## Exercise requirements
Restate the data below word for word, and let no image into your version.

----- Available data -----

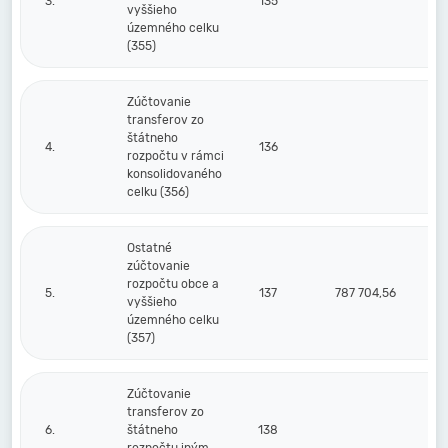
3.
135
vyššieho
územného celku
(355)
Zúčtovanie
transferov zo
štátneho
4.
136
rozpočtu v rámci
konsolidovaného
celku (356)
Ostatné
zúčtovanie
rozpočtu obce a
5.
137
787 704,56
vyššieho
územného celku
(357)
Zúčtovanie
transferov zo
6.
štátneho
138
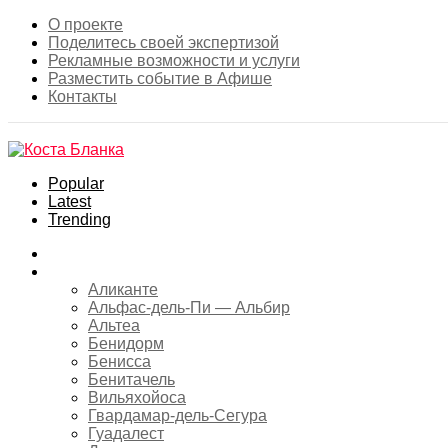
О проекте
Поделитесь своей экспертизой
Рекламные возможности и услуги
Разместить событие в Афише
Контакты
Popular
Latest
Trending
Главная
Коста-Бланка
Аликанте
Альфас-дель-Пи — Альбир
Альтеа
Бенидорм
Бенисса
Бенитачель
Вильяхойоса
Гвардамар-дель-Сегура
Гуадалест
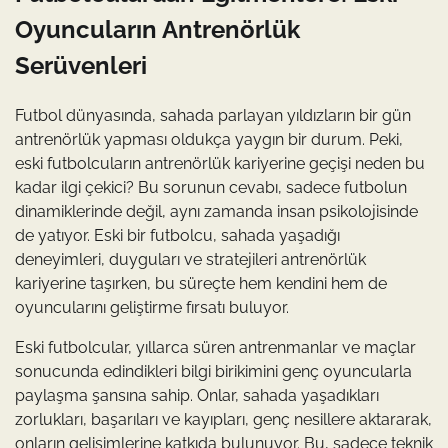
Oyuncuların Antrenörlük
Serüvenleri
Futbol dünyasında, sahada parlayan yıldızların bir gün
antrenörlük yapması oldukça yaygın bir durum. Peki,
eski futbolcuların antrenörlük kariyerine geçişi neden bu
kadar ilgi çekici? Bu sorunun cevabı, sadece futbolun
dinamiklerinde değil, aynı zamanda insan psikolojisinde
de yatıyor. Eski bir futbolcu, sahada yaşadığı
deneyimleri, duyguları ve stratejileri antrenörlük
kariyerine taşırken, bu süreçte hem kendini hem de
oyuncularını geliştirme fırsatı buluyor.
Eski futbolcular, yıllarca süren antrenmanlar ve maçlar
sonucunda edindikleri bilgi birikimini genç oyuncularla
paylaşma şansına sahip. Onlar, sahada yaşadıkları
zorlukları, başarıları ve kayıpları, genç nesillere aktararak,
onların gelişimlerine katkıda bulunuyor. Bu, sadece teknik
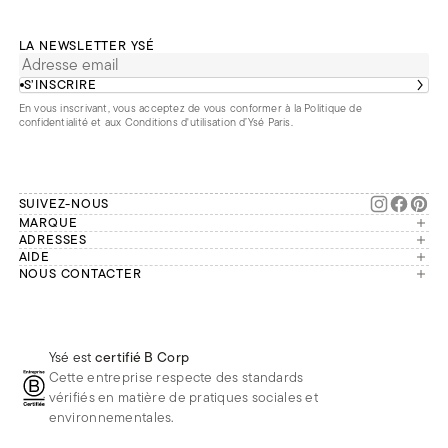
LA NEWSLETTER YSÉ
S’INSCRIRE
En vous inscrivant, vous acceptez de vous conformer à la
Politique de
confidentialité
et aux
Conditions d'utilisation d’Ysé Paris
.
SUIVEZ-NOUS
MARQUE
Manifesto
ADRESSES
Paris
AIDE
Engagements
Mon compte
NOUS CONTACTER
France
Seconde vie
Notre équipe vous répond du
Suivre ma commande
Bruxelles
Réparation
lundi au vendredi de 9h à 18h.
Effectuer un retour
Londres
Nous rejoindre
Whatsapp
Renoncer au contrat
Téléphone
Livraisons & Retours
Ysé est
certifié B Corp
E-mail
Foire aux questions
Cette entreprise respecte des standards
Réduction étudiante
vérifiés en matière de pratiques sociales et
environnementales.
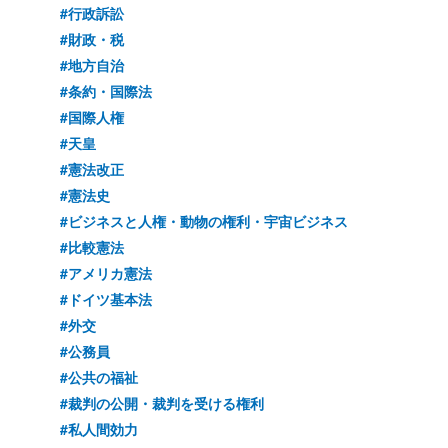
#行政訴訟
#財政・税
#地方自治
#条約・国際法
#国際人権
#天皇
#憲法改正
#憲法史
#ビジネスと人権・動物の権利・宇宙ビジネス
#比較憲法
#アメリカ憲法
#ドイツ基本法
#外交
#公務員
#公共の福祉
#裁判の公開・裁判を受ける権利
#私人間効力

-----

## Written answer
3.
135
vyššieho
územného celku
(355)
Zúčtovanie
transferov zo
štátneho
4.
136
rozpočtu v rámci
konsolidovaného
celku (356)
Ostatné
zúčtovanie
rozpočtu obce a
5.
137
787 704,56
vyššieho
územného celku
(357)
Zúčtovanie
transferov zo
6.
štátneho
138
О проекте
Поделитесь своей экспертизой
Рекламные возможности и услуги
Разместить событие в Афише
Контакты
Popular
Latest
Trending
Главная
Коста-Бланка
Аликанте
Альфас-дель-Пи — Альбир
Альтеа
Бенидорм
Бенисса
Бенитачель
Вильяхойоса
Гвардамар-дель-Сегура
Гуадалест
Oyuncuların Antrenörlük
Serüvenleri
Futbol dünyasında, sahada parlayan yıldızların bir gün
antrenörlük yapması oldukça yaygın bir durum. Peki,
eski futbolcuların antrenörlük kariyerine geçişi neden bu
kadar ilgi çekici? Bu sorunun cevabı, sadece futbolun
dinamiklerinde değil, aynı zamanda insan psikolojisinde
de yatıyor. Eski bir futbolcu, sahada yaşadığı
deneyimleri, duyguları ve stratejileri antrenörlük
kariyerine taşırken, bu süreçte hem kendini hem de
oyuncularını geliştirme fırsatı buluyor.
Eski futbolcular, yıllarca süren antrenmanlar ve maçlar
sonucunda edindikleri bilgi birikimini genç oyuncularla
paylaşma şansına sahip. Onlar, sahada yaşadıkları
zorlukları, başarıları ve kayıpları, genç nesillere aktararak,
onların gelişimlerine katkıda bulunuyor. Bu, sadece teknik
LA NEWSLETTER YSÉ
S’INSCRIRE
En vous inscrivant, vous acceptez de vous conformer à la
Politique de
confidentialité
et aux
Conditions d'utilisation d’Ysé Paris
.
SUIVEZ-NOUS
MARQUE
Manifesto
ADRESSES
Paris
AIDE
Engagements
Mon compte
NOUS CONTACTER
France
Seconde vie
Notre équipe vous répond du
Suivre ma commande
Bruxelles
Réparation
lundi au vendredi de 9h à 18h.
Effectuer un retour
Londres
Nous rejoindre
Whatsapp
Renoncer au contrat
Téléphone
Livraisons & Retours
Ysé est
certifié B Corp
E-mail
Foire aux questions
Cette entreprise respecte des standards
Réduction étudiante
vérifiés en matière de pratiques sociales et
environnementales.
#行政訴訟
#財政・税
#地方自治
#条約・国際法
#国際人権
#天皇
#憲法改正
#憲法史
#ビジネスと人権・動物の権利・宇宙ビジネス
#比較憲法
#アメリカ憲法
#ドイツ基本法
#外交
#公務員
#公共の福祉
#裁判の公開・裁判を受ける権利
#私人間効力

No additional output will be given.